Hair (2018) defines discriminant validity as the degree to which a construct is differentiated with respect to another in a predictive model. The data can only be considered adequate for a generalisable interpretation should the discriminant validity establish this difference; otherwise, the result would be convoluted (Rönkkö & Cho, 2020). HTMT is used as a measure of similarity between latent values. The discriminant validity is generally assessed using the heterotrait-monotrait (HTMT) ratio. The HTMT ratio measures the similarity between latent variables (inferred from the model). Discriminant validity, in terms of HTMT, should be 0 < HTMT <1 to establish discriminant validity. The HTMT ratios of the constructs in the proposed model of the study are presented in Table 5.

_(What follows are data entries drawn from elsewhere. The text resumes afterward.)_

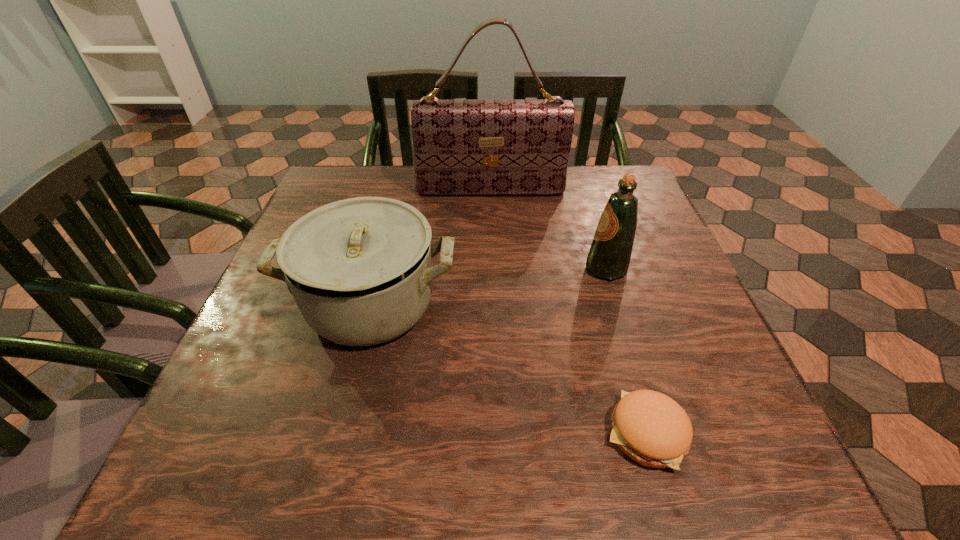 Where is `free location located on the back of the second shortest object`? This screenshot has height=540, width=960. free location located on the back of the second shortest object is located at coordinates (397, 197).

Locate an element on the screen. This screenshot has width=960, height=540. vacant region located on the left of the patty is located at coordinates (544, 433).

Identify the location of object located at the far edge. This screenshot has height=540, width=960. (460, 147).

I want to click on object that is at the near edge, so (651, 428).

This screenshot has width=960, height=540. In order to click on object located at the left edge in this screenshot , I will do point(360,270).

Locate an element on the screen. The image size is (960, 540). olive oil present at the right edge is located at coordinates (609, 256).

At what (x,y) coordinates should I click in order to perform the action: click on patty at the right edge. Please return your answer as a coordinate pair (x, y). The width and height of the screenshot is (960, 540). Looking at the image, I should click on tap(651, 428).

This screenshot has width=960, height=540. I want to click on object present at the near right corner, so click(x=651, y=428).

Where is `free location at the far edge`? This screenshot has width=960, height=540. free location at the far edge is located at coordinates (580, 207).

In the image, there is a desktop. Find the location of `vacant space at the near edge`. vacant space at the near edge is located at coordinates tap(377, 431).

For HTMT ratio ≥0.85, the results are considered to establish a highly reliable and distinguished discriminant validity; i.e., the constructs are different from each other, and the regression fit is not entirely convoluted (Henseler, Ringle, & Sarstedt, 2015). For the present study, the HTMT ratios are in the 0.13 to 0.8 range for all the constructs (i.e., within 0 < HTMT <1). Thus, a relative discriminant validity is confirmed.

5.7 Hypothesis testing

The hypothesis testing and validation for the present work is based on the use of inferential statistics (t-statistics and p-values), as Hair et al. (2019b) suggest. The probability values provide the likelihood of the success of an event’s occurrence at a given confidence level (typically 95%; 0.05 significance). This means that for p < 0.05, the tested hypothesis (alternate) is accepted, and the phenomenon observed is true. For the present study, event(s) and/or phenomena refer to the influence of e-service quality constructs on e-satisfaction and e-loyalty. As the conceptual framework shows (Section 3, Figure 1), these e-service quality constructs are convenience, reliability, e-trust, responsiveness, security factor, e-satisfaction, and e-loyalty, where the latter two are the dependent variables. The inferential statistics for the present study are provided below in Table 6 and have been estimated using MANOVA.

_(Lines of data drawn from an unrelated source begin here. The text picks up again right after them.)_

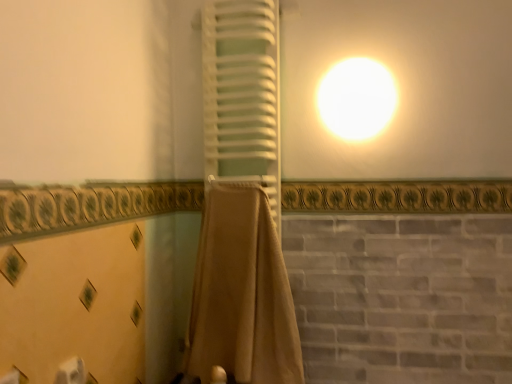 Question: Considering the relative sizes of white matte toilet paper at lower left and beige fabric towel at center, which ranks as the second curtain in top-to-bottom order, in the image provided, is white matte toilet paper at lower left thinner than beige fabric towel at center, which ranks as the second curtain in top-to-bottom order,?

Choices:
 (A) no
 (B) yes

Answer: (B)

Question: Can you confirm if white matte toilet paper at lower left is bigger than beige fabric towel at center, which ranks as the second curtain in top-to-bottom order?

Choices:
 (A) yes
 (B) no

Answer: (B)

Question: Is white matte toilet paper at lower left positioned before beige fabric towel at center, which is the first curtain from bottom to top?

Choices:
 (A) yes
 (B) no

Answer: (A)

Question: From the image's perspective, does white matte toilet paper at lower left appear lower than beige fabric towel at center, which ranks as the second curtain in top-to-bottom order?

Choices:
 (A) yes
 (B) no

Answer: (A)

Question: Can you confirm if white matte toilet paper at lower left is shorter than beige fabric towel at center, which ranks as the second curtain in top-to-bottom order?

Choices:
 (A) yes
 (B) no

Answer: (A)

Question: In terms of width, does white matte toilet paper at lower left look wider or thinner when compared to beige fabric towel at center, which ranks as the second curtain in top-to-bottom order?

Choices:
 (A) thin
 (B) wide

Answer: (A)

Question: Considering the positions of white matte toilet paper at lower left and beige fabric towel at center, which is the first curtain from bottom to top, in the image, is white matte toilet paper at lower left taller or shorter than beige fabric towel at center, which is the first curtain from bottom to top,?

Choices:
 (A) tall
 (B) short

Answer: (B)

Question: Is white matte toilet paper at lower left spatially inside beige fabric towel at center, which is the first curtain from bottom to top, or outside of it?

Choices:
 (A) inside
 (B) outside

Answer: (B)

Question: Is point (59, 377) positioned closer to the camera than point (292, 314)?

Choices:
 (A) closer
 (B) farther

Answer: (A)

Question: From the image's perspective, is beige fabric towel at center, which is the first curtain from bottom to top, positioned above or below white matte toilet paper at lower left?

Choices:
 (A) below
 (B) above

Answer: (B)

Question: Considering the positions of point (247, 205) and point (65, 380), is point (247, 205) closer or farther from the camera than point (65, 380)?

Choices:
 (A) closer
 (B) farther

Answer: (B)

Question: In terms of size, does beige fabric towel at center, which ranks as the second curtain in top-to-bottom order, appear bigger or smaller than white matte toilet paper at lower left?

Choices:
 (A) big
 (B) small

Answer: (A)

Question: In terms of height, does beige fabric towel at center, which ranks as the second curtain in top-to-bottom order, look taller or shorter compared to white matte toilet paper at lower left?

Choices:
 (A) tall
 (B) short

Answer: (A)

Question: Looking at the image, does beige fabric towel at center, which ranks as the second curtain in top-to-bottom order, seem bigger or smaller compared to white matte towel at center, the 2th curtain positioned from the bottom?

Choices:
 (A) small
 (B) big

Answer: (B)

Question: In terms of width, does beige fabric towel at center, which is the first curtain from bottom to top, look wider or thinner when compared to white matte towel at center, the 2th curtain positioned from the bottom?

Choices:
 (A) thin
 (B) wide

Answer: (B)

5.7.1 Specific indirect effect

The specific indirect effect measures the mediation characteristics of a construct on a path or relationship between two other constructs (Hair, 2018). The specific indirect effects of all the independent variables are convenience, responsiveness, e-trust, and security, which do not significantly affect the dependent variable (E-loyalty) through the e-satisfaction working as a mediator (all have p < 0.05). Conversely, the reliability factor is significantly impacting E-loyalty when customer E-satisfaction is taken as a mediator (p = 0.014; <0.05). MANOVA results for the mediated effects observed in the present study can be seen in Table 7 below:

5.7.2 Summary of hypotheses

The summary of the hypothetical validation can be seen in Table 8.

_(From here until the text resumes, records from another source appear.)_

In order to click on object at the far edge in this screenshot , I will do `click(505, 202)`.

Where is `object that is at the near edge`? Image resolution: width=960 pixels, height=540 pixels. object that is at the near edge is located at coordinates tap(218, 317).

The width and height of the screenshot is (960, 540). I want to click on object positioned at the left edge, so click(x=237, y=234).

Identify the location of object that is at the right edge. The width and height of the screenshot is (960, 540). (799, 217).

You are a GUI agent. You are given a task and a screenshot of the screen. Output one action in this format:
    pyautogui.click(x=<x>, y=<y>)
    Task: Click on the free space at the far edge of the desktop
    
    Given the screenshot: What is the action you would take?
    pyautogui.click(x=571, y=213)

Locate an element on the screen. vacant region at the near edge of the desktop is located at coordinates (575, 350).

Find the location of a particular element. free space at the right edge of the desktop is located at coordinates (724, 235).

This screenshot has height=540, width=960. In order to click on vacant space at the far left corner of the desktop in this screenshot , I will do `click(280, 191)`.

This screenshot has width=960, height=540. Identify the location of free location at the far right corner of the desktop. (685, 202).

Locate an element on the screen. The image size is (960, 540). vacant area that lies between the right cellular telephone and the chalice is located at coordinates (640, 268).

The e-service quality factor of security (p = 0.185; >0.05) does not indicate an appreciable significance value, thus proving that its impact on e-satisfaction is insignificant. Similarly, responsiveness (p = 0.544; >0.05) and convenience (p = 0.592; >0.05) also do not indicate significances as e-service quality factors influencing e-satisfaction. Only reliability (p = 0.001; <0.05) asserts a significant impact on e-satisfaction. In contrast, the e-service quality factor of security (p = 0.000; <0.05) indicates an appreciable significance regarding its impact on e-loyalty. Similarly, responsiveness (p = 0.000; <0.05) and reliability (p = 0.004; <0.05) also indicate significances as e-service quality factors influencing e-loyalty. Only convenience (p = 0.256; >0.05) asserts an insignificant impact on e-loyalty. The e-satisfaction mediated relationships between e-trust (p = 0.215; >0.05) and e-service quality (p = 0.180; >0.05) with e-loyalty yield significant values.

5.8 Herman’s single-factor test

After conducting Harman’s Single-Factor Test on the collected data, a single common factor emerged, albeit with a very low percentage of variance explained. The negligible contribution of this factor led this study to the conclusion that the collected data did not exhibit a significant issue of common method bias.

6. Discussion

The outcome of this research shows that e-service quality and customer e-trust maintained a significant and positive relation with customer e-loyalty, but not with customer e-satisfaction. On the other hand, e-satisfaction influenced the customer’s e-loyalty significantly and positively. These findings pertain to what has been observed in existing literature (Shi et al., 2018; Piercy, 2014). Therefore, the results conclude that e-trust and e-service quality provided by the business are successfully influencing customer e-loyalty when it comes to online business.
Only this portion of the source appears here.